Market prices haven’t quite reached parity with internal combustion vehicles, but the coming reality of electric vehicle growth can be seen in the recent decisions by Volvo (among others), that they will begin rapid phase-out of internal combustion vehicles. One more time: Volvo believes so strongly in electric vehicles that they’re completely phasing out of internal combustion vehicles.
4. Solar allows us to use only as much energy as we need, and store, share and exchange the rest.
So, if it’s cheap to harness the sun’s energy all over the world, and it is becoming affordable to store the energy produced, what’s next? The next-level of what is possible with distributed solar power is a system perfectly customized to a particular home’s energy usage, with no excess power generation required.
If we know exactly how much power a home is going to need, and when it will need to have the most (and least) capacity, we can deliver exactly that amount of energy to the individual home with no energy wasted. This level of customization and energy monitoring isn’t on the horizon – this sort of monitoring and energy planning can be installed in your home tomorrow.
The best part of the transformation so far is, to me, the way the emerging markets are structured in ways that stand in complete opposition to the incumbent electricity market giants. The existing electricity infrastructure consists of inefficient, polluting, volatile methods of generation consolidated into huge regional monopolies with zero incentive to adapt to consumer demands.
The new electricity infrastructure consists of highly efficient distributed generation and storage systems, with markets structured around the most cost-effective means of providing energy to the consumer – and a consumer having choices about where their energy comes from.

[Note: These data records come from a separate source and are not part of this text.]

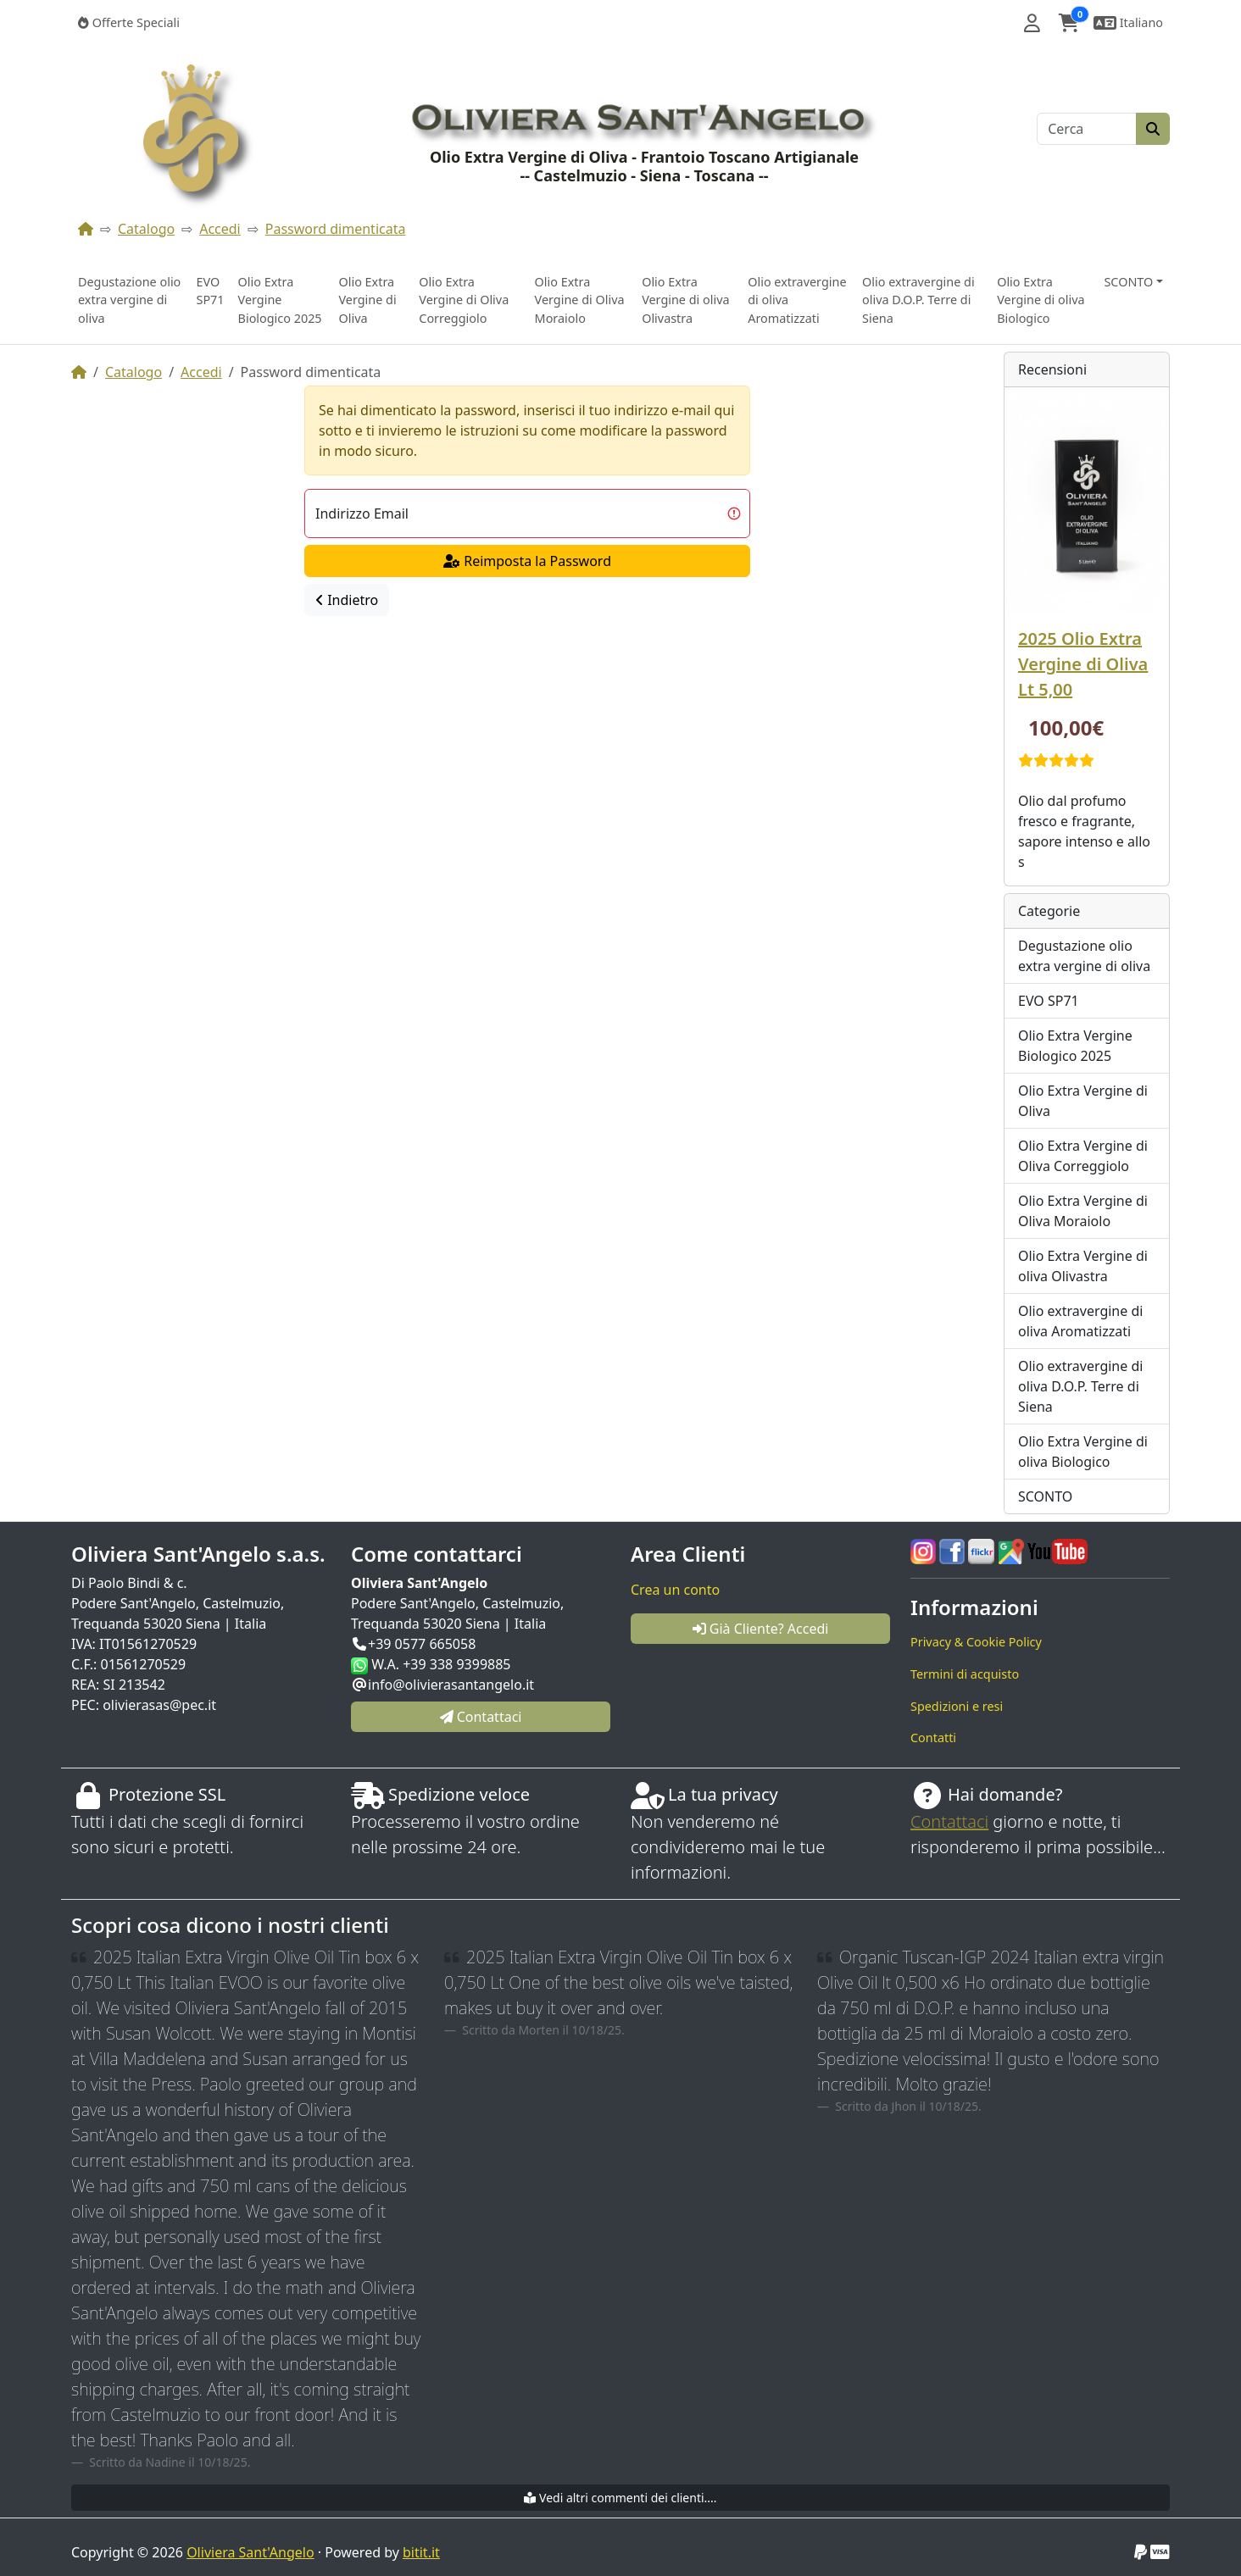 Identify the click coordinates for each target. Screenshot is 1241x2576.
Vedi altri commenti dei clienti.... (620, 2498)
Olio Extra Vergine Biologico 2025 (280, 300)
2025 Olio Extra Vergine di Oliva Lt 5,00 (1083, 664)
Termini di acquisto (964, 1674)
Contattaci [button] (481, 1716)
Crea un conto (675, 1589)
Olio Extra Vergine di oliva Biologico (1040, 300)
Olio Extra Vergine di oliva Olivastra (685, 300)
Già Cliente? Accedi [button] (761, 1628)
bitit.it (421, 2552)
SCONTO (1045, 1496)
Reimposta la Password (527, 561)
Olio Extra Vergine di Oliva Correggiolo (464, 300)
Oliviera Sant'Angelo (250, 2552)
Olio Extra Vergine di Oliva (367, 300)
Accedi (220, 228)
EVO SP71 (210, 291)
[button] (1032, 23)
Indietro (346, 600)
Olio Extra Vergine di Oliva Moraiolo (580, 300)
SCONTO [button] (1128, 282)
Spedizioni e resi (956, 1706)
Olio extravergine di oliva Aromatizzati (797, 300)
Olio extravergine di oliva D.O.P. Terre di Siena (918, 300)
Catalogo (146, 228)
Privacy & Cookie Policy (976, 1642)
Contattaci (949, 1821)
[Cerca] (1087, 129)
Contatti (933, 1737)
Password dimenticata (335, 228)
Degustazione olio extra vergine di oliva (129, 300) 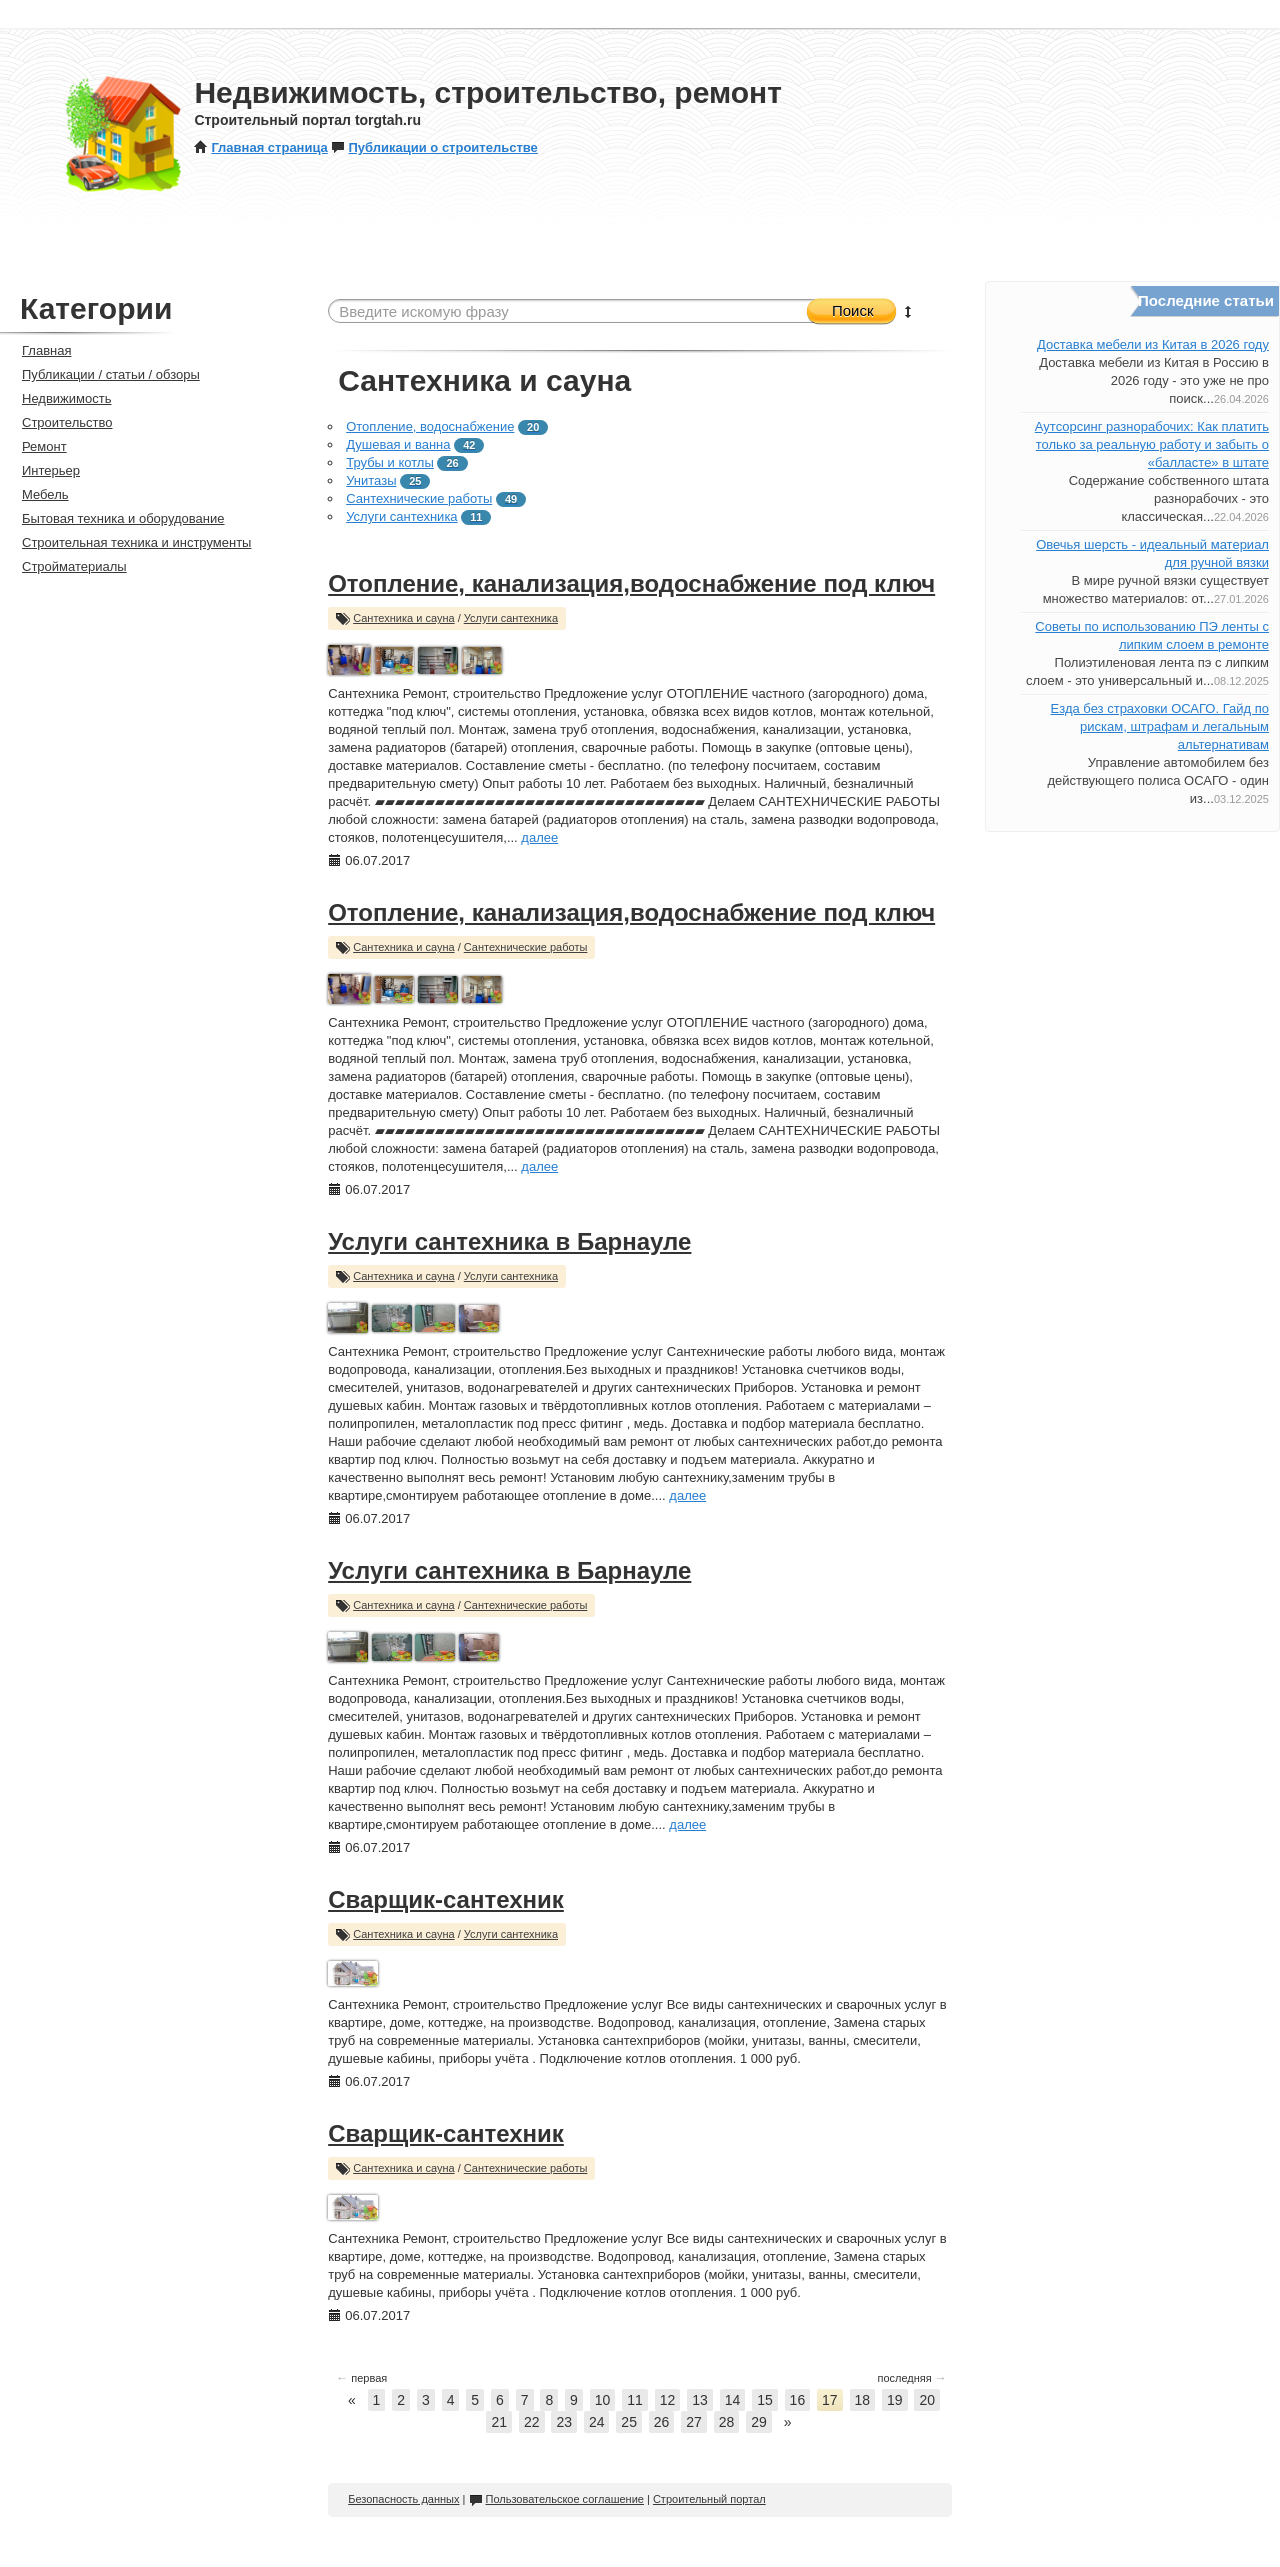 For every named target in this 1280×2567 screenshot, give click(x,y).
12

Some great examples of business-model innovations and successful examples of electricity market penetration across the United States have been occurring in states with multiple market participants (utilities, solar installers, legislative bodies) aligned to evaluate what is best for the individual consumer who just wants to flip the switch, get some light, and have a say in how much he pays for it.
From there, for anyone interested, the range of possibilities around what the best electricity grid of the next 100 years will need to do gets really exciting. Then you start talking about:
- Energy customers potentially being net producers
- Electric cars as stores of the energy produced at the market production rate based on real-time demand
- Peer-to-peer energy transactions within a community (potential blockchain application for energy)
The bottom line is, the future grid has the potential to be one in which individual consumers are the beneficiaries of a fair, transparent market price for electricity generated by systems they own.
Thanks so much for your insight John! Can't wait to see how the next 5-10 years shape up in terms of renewable energy!